Employers may consider allowing employees who must stay home with the option to work remotely or telecommute to maintain productivity. However, while telecommuting may be an option in some cases, employers must consider whether allowing telecommuting for certain employees but not others may lead to claims of discrimination or preferential treatment and may set a precedent for future requests for telecommuting.
Payment obligations also depend on whether an affected employee is exempt or nonexempt. Nonexempt employees are only entitled to pay for the time that is actually worked, whether a full or a partial day. However, to encourage nonexempt employees to stay home if they are ill or at-risk, employers may want to consider allowing these employees to use their available PTO or vacation leave if they are sick or have been instructed to stay home and they have exhausted their earned sick leave. Employers may also want to consider allowing PTO or vacation loans, pools and advances to provide nonexempt employees with pay protection.

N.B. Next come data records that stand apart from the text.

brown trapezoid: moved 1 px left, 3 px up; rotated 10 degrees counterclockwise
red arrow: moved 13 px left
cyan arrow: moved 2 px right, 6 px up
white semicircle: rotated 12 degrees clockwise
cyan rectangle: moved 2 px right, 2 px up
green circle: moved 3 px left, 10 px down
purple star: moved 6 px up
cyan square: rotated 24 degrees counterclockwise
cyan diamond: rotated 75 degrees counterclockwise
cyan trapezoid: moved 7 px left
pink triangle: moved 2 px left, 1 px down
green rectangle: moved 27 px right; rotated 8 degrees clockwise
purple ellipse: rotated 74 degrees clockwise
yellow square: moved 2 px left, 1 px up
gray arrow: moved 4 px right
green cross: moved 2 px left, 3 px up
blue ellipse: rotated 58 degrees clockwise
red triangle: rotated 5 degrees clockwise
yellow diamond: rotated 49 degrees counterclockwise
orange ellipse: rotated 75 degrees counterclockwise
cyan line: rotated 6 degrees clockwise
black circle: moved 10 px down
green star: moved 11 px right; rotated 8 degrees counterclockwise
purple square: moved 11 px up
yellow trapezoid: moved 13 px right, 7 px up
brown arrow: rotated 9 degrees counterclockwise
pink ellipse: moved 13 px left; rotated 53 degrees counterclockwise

These actions will not only help to encourage employees to stay home if they are ill or at-risk, but they will also demonstrate the employer’s commitment to the health and well-being of the workforce.
Exempt employees pose a different set of considerations for employers. Generally, exempt employees must be paid their full salary for any week in which the employee performs any work for the employer. An employer may not make deductions from an exempt employee's pay for absences caused by the employer or by the operating requirements of the business. If the exempt employee is ready, willing and able to work, an employer cannot make deductions from the exempt employee's pay when no work is available. Employers may deduct from an exempt employee's pay when an employee is absent from work for one or more full days for personal reasons other than sickness or disability. Employers may deduct for full-day absences due to sickness or disability in accordance with a bona fide plan of providing compensation for loss of salary caused by the impairment. Employers should consult with counsel for guidance in addressing exempt employees and to confirm whether their PTO plans qualify.
Employers must be proactive in managing business travel. Employers should monitor and consider the travel prohibitions set out by the CDC. Travel restrictions and prohibitions should be uniform and result in consistent treatment of employees. Employers should update and publish their travel policies in close connection with travel advisories from governmental authorities and should publish their policies. Regarding personal travel, employers are limited in their ability to restrict employees from personal travel and any effort to do so should be vetted by counsel beforehand. However, employers can and should advise employees of the risks they assume by traveling, especially to an affected area, including the risk of government ordered isolation and quarantine.
Medical exams & Requiring Disclosure of Symptoms:
Generally, employers should not require employees to undergo medical exams and should avoid making unnecessary inquiries into an employee’s medical status. The Americans with Disabilities Act (ADA), along with state law, restrict an employer’s ability to ask questions about an employee’s medical condition. Employers should consult with counsel to assess whether such inquiries are appropriate and permissible. Employers can request that employees disclose whether they have been diagnosed with the virus and are experiencing symptoms or have been within close proximity of someone who has the Coronavirus. Disclosure should be completely voluntary, and employers must keep all information relating to the employee’s or their family member’s medical condition confidential.
DISCLAIMER: This Alert is designed to keep you aware of recent developments in the law. It is not intended to be legal advice, which can only be given after the attorney understands the facts of a particular matter and the goals of the client.